Ayrıca söz konusu "kriz yönetimi", sermayeyi aşırı hareketli kılarken emek pazarını sa-bitleyen yöntemlerle, karşıtını felç edici bir fonksiyon da yüklenmektedir ki, bunun şikayet edilecek yanı yoktur. Yani, sermaye, herhangi bir ülkede herhangi bir toplumsal risk ile karşılaştığında kolayca dünyanın şimdilik risk içermeyen bir başka bölgesine kaçabilmekte, böylece riski önleyemeyen ülkenin ekonomisi cezalandırılırken, aynı hareketliliğe sahip olmayan emek, yoksulluğun batağına doğru sürüklenmektedir. Normal mesai düzenini ortadan kaldırarak bir yandan reel ücretleri düşürürken, diğer yandan da emekçiler arasındaki rekabeti artırarak örgütlenme eğilimini bastıran "esnek çalışma" düzeniyle de desteklenen bu çapulculuk, Volcker gibileri ne kadar yakınırsa yakınsın bugünkü dünya ekonomisinin temel taşıdır ve işlerin onsuz yürümesi mümkün değildir.
Ama, öte yandan, toplam üretimin kat be kat üzerine çıkan, giderek üretimin kendisinden de koparak denetimsiz bir ırmak gibi her yana doğru akan bu para-sermaye kitlesinin içerdiği potansiyel tehlike, artık suyun başındakiler tarafından da farkedilmekte, burjuva literatürde "sosyal patlama riski" şeklinde ifade edilen kaygılar artmaktadır.
Yani, kısacası, bugünkü durumda "tehlike" ve "avantaj" aynı sebepten kaynaklanmaktadır; çünkü, dünyayı kocaman bir rulet masasına çeviren bu ekonomik işleyiş, esas olarak sistem karşıtı güçlerin zayıflığından kaynaklanan bir rahatlığı veri almaktadır. Gitgide normal "rulet" kurallarından taşarak tam bir "Rus Ruleti"ne dönüşen bu çılgın sermaye akışı ve dünyanın bütün köşelerinin bu yoldan birbirine bağlanışıysa, devrimci bir müdahalenin imkânlarını yaratmakta ve yollarını işaretlemektedir.
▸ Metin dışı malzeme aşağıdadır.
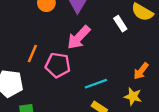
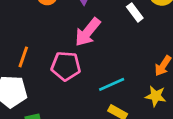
orange line: (32, 54) -> (23, 57), moved

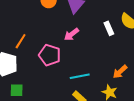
pink arrow: (88, 32) -> (71, 34), size x0.7

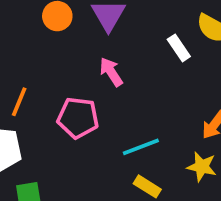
pink arrow: (71, 34) -> (111, 72), turned 105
Sosyal patlamalar ve uluslarası boyut
Hiç kuşku yok ki, bütün bu olup bitenler, dünya ekonomisinin halkalarının artık Stalin'in bir zamanlar söylemiş olduğundan da daha sıkı bağlarla birbirine bağlanmış olması, devrimci cephe bakımından da bir anlam ifade etmektedir. Dünyanın önemli bir bölümünün aşırı yoksullaşması pahasına sağlığını koruyabilen yeni ekonomik düzen, böylece çok geniş bir muhalefet cephesini de ortaya çıkarmakta, en önemlisi de böylece ortaya çıkan tepkinin her yerel parçası, kapitalizmin işleyişine bağlı olarak "küresel" bir anlam ifade etmektedir. Bu durum, bir yandan ortaya daha önceleri pek rastlamadığımız türden uluslararası protesto biçimlerini çıkarırken, öte yandan da dünyanın herhangi bir köşesindeki az çok önemli bir silahlı eylemi bile enternasyonal gündeme taşımaktadır.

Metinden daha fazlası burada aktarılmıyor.